We then call the convex hull function. The first two arguments, points.begin() and points.end() are iterators, which are a generalization of pointers: they can be dereferenced and incremented. The convex hull function is generic in the sense that it takes as input whatever can be dereferenced and incremented.

The third argument is where the result gets written to. In the previous example we provided a pointer to allocated memory. The generalization of such a pointer is the output iterator, which allows to increment and assign a value to the dereferenced iterator. In this example we start with an empty vector which grows as needed. Therefore, we cannot simply pass it result.begin(), but an output iterator generated by the helper function std::back_inserter(result). This output iterator does nothing when incremented, and calls result.push_back(..) on the assignment.

### 1.3.3   Points in Streams

The last example program reads a sequence of points from standard input std::cin and writes the points on the convex hull to standard output std::cout.

Instead of storing the points in a container such as an std::vector, and passing the begin/end iterator of the vector to the convex hull function, we use helper classes that turn file pointers into iterators.

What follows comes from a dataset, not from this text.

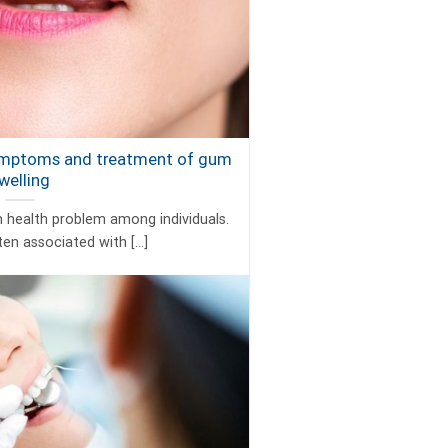
ymptoms and treatment of gum
welling
health problem among individuals.
ten associated with [...]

```File: examples/Convex_hull_2/iostream_convex_hull_2.cpp
```
```#include <iostream>
#include <iterator>
#include <CGAL/Exact_predicates_inexact_constructions_kernel.h>
#include <CGAL/convex_hull_2.h>

typedef CGAL::Exact_predicates_inexact_constructions_kernel K;
typedef K::Point_2 Point_2;

int main()
{
std::istream_iterator< Point_2 >  input_begin( std::cin );
std::istream_iterator< Point_2 >  input_end;
std::ostream_iterator< Point_2 >  output( std::cout, "\n" );
CGAL::convex_hull_2( input_begin, input_end, output );
return 0;
}
```

In the example code you see input and output stream iterators templated with the point type. A std::istream_iterator<Point_2> hence allows to traverse a sequence of objects of type Point_2, which come from standard input as we pass std::cin to the constructor of the iterator. The variable input_end denotes end-of-file.

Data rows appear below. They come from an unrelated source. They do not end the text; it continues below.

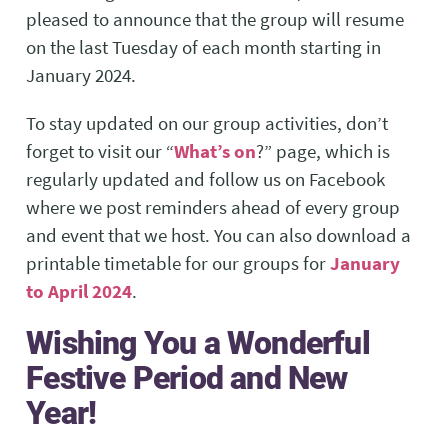
pleased to announce that the group will resume
on the last Tuesday of each month starting in
January 2024.
To stay updated on our group activities, don’t
forget to visit our “
What’s on
?” page, which is
regularly updated and follow us on Facebook
where we post reminders ahead of every group
and event that we host. You can also download a
printable timetable for our groups for
January
to April 2024
.
Wishing You a Wonderful
Festive Period and New
Year!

A std::ostream_iterator<Point_2> is an output iterator, that is an iterator to which, when dereferenced, we can assign a value. When such an assignment to the output iterator happens somewhere inside the convex hull function, the iterator just writes the assigned point to standard output, because the iterator was constructed with std::cout.

The call to the convex hull function takes three arguments, the input iterator range, and the output iterator to which the result gets written.

If you know the STL, the Standard Template Library, the above makes perfect sense, as this is the way the STL decouples algorithms from containers. If you don't know the STL, you maybe better first familiarize yourself with its basic ideas.